After accounting for a US$5.8bn retiree health benefit pre-funding obligation, the US Postal Service (USPS) posted a net loss of approximately US$5.6bn for fiscal year 2016 (October 1, 2015 September 30, 2016), as compared with a US$5.1bn net loss for the year ended September 30, 2015. Excluding this prefunding obligation, the USPS would have recorded net income of approximately US$200m in 2016.
“To drive growth in revenue and better serve our customers, we continue to invest in the future of the postal service by leveraging technology, improving processes and adjusting our network,” said postmaster general and CEO Megan J Brennan.
“In 2016, we invested US$1.4bn, an increase of US$206m over 2015, to fund some of our much-needed building improvements, vehicles, equipment and other capital projects.”
The Shipping and Packages business continued its strong performance with revenue growth of US$2.4bn, or 15.8%. This was offset by a decline in First-Class Mail revenue of US$925m, or 3.3%, due largely to the exigent surcharge expiration and continuing electronic migration. These two trends, together with steady standard or advertising mail revenues, and a slight increase in other revenues, account for the US$1.6bn growth in operating revenue.
Overall, the USPS reported operating revenue of US$70.4bn for 2016, excluding a US$1.1bn change in accounting estimate recorded during the year. This equates to an increase of US$1.6bn, or 2.3%, over past year.
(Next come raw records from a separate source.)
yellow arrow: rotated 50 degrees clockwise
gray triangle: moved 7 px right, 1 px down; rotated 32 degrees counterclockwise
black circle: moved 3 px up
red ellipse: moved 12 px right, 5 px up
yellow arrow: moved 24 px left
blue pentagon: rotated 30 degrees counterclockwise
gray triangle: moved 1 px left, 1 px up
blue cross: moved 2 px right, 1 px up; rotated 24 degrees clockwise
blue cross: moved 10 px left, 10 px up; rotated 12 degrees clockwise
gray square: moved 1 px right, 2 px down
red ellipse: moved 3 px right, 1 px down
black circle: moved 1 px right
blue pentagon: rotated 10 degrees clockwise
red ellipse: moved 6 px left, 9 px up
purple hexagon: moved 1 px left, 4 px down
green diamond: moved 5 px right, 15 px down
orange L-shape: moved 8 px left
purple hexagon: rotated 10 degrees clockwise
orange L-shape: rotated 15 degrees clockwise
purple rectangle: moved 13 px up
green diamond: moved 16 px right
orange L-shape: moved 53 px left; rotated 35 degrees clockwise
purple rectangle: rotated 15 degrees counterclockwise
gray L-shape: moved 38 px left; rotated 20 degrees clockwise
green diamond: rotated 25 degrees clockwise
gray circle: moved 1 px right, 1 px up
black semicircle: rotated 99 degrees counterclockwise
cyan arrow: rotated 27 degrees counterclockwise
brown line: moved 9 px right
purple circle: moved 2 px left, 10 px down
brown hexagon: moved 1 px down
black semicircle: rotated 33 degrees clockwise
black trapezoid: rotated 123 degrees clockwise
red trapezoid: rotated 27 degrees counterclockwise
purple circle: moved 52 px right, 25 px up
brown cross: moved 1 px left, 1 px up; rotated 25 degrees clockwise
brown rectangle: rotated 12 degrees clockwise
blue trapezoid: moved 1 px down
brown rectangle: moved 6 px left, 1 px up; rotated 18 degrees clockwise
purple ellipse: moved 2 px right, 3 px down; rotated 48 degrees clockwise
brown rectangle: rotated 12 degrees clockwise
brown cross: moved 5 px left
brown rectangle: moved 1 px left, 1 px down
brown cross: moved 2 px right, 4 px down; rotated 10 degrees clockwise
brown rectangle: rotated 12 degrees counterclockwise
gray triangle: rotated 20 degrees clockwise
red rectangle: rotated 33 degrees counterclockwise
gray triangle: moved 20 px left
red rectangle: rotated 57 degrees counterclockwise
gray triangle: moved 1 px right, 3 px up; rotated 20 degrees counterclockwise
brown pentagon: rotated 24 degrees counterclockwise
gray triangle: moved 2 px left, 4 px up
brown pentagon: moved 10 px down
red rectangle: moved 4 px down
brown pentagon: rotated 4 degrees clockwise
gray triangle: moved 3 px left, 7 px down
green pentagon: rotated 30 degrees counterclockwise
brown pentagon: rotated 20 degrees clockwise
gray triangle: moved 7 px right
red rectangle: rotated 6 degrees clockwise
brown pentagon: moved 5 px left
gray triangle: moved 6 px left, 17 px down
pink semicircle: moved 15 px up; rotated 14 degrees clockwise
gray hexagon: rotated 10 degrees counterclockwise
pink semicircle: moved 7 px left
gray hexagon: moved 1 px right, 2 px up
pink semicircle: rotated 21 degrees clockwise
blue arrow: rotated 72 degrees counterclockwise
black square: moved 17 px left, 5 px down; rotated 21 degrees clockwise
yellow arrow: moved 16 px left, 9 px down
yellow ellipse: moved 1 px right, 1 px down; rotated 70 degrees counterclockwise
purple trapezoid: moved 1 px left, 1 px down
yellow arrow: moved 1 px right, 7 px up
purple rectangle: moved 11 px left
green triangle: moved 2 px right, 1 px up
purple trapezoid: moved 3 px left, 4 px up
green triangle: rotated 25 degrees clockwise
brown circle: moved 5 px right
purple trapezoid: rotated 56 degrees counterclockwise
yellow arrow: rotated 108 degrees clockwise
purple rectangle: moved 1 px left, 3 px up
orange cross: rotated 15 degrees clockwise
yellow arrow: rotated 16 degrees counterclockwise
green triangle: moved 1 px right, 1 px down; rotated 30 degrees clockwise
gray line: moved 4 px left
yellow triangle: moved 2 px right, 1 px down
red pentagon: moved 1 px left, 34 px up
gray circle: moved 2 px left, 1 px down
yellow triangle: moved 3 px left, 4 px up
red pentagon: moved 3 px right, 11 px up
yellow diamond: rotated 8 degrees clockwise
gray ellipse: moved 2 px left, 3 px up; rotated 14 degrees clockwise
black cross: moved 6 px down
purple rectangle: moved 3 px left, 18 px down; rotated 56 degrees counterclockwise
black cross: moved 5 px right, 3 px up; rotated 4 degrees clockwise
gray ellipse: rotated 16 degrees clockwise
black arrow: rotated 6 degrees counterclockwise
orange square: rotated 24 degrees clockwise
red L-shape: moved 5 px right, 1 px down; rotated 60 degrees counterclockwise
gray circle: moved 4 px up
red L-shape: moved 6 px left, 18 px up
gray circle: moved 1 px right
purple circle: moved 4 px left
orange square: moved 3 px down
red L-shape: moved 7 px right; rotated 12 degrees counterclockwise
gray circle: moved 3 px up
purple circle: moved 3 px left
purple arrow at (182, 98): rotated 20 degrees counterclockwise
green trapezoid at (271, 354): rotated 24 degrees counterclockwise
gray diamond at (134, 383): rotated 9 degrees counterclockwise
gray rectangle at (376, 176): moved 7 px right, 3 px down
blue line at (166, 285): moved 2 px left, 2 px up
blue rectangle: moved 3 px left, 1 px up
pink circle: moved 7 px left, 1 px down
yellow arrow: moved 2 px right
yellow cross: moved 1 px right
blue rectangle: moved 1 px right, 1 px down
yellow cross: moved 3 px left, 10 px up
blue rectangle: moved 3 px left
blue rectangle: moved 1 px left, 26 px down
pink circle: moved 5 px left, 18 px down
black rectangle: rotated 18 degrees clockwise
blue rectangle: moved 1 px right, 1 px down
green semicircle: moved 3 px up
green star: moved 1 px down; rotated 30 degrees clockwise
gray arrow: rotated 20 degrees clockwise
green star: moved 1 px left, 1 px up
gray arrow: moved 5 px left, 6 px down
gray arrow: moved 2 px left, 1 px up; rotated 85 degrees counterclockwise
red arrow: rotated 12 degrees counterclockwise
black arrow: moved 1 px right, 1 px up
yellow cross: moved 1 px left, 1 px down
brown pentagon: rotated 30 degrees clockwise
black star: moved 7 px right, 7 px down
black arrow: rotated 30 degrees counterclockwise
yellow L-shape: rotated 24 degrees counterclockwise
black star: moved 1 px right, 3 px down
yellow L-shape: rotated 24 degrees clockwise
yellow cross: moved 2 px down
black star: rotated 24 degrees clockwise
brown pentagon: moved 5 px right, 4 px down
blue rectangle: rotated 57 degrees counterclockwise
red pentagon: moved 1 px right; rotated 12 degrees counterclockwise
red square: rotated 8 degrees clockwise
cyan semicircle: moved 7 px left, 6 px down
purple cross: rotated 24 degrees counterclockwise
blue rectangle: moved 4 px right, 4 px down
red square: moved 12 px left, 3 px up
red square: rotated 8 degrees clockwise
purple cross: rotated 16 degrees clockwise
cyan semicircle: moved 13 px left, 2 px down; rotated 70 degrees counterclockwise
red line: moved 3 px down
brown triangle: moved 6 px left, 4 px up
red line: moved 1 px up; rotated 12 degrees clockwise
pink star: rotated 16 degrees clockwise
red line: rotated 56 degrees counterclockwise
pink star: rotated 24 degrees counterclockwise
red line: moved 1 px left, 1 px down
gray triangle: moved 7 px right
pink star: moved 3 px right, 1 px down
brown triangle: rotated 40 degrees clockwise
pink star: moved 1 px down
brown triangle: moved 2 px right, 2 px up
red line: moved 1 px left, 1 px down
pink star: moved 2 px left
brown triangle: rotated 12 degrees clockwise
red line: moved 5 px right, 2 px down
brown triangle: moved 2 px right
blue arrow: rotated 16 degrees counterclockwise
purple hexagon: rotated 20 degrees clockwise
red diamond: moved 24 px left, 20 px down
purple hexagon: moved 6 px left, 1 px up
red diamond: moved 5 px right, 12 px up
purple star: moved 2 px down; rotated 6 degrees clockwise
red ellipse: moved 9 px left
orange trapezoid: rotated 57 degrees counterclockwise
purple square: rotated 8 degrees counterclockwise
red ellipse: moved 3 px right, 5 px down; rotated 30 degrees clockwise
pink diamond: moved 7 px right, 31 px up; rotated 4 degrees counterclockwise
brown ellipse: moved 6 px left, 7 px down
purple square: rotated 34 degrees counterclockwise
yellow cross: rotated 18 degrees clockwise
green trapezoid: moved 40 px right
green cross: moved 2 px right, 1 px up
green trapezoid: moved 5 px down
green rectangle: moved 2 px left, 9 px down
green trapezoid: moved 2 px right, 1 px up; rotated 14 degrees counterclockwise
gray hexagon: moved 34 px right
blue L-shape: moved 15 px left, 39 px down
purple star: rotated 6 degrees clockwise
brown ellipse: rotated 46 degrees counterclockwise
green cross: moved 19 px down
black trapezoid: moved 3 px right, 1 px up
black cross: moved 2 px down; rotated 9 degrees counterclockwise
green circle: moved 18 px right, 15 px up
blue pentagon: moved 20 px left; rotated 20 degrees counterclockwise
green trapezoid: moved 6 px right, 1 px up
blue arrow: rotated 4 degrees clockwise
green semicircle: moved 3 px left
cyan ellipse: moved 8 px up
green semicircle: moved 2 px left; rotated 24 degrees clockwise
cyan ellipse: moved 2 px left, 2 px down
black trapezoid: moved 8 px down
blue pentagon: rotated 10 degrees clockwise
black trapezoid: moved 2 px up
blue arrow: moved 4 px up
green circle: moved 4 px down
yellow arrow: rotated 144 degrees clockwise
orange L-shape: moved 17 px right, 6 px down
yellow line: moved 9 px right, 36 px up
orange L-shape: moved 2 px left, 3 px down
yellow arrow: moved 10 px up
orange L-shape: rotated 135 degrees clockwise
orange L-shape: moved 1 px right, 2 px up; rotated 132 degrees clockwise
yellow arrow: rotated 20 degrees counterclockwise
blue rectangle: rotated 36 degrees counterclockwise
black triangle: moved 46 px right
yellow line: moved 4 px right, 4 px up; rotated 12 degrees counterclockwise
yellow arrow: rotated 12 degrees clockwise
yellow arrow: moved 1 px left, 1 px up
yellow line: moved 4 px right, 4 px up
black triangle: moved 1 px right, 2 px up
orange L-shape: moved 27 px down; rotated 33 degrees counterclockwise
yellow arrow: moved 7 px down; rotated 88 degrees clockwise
Despite the positive trends in some aspects of its business, the net loss suffered by the USPS this year cannot be ignored. Even with continued proactive and aggressive management, such losses are likely to persist for the foreseeable future because of mandated costs such as an unaffordable retiree health benefits program.
“This is why legislative and regulatory reforms remain critical for us to meet the needs of the American public now and well into the future,” said Brennan.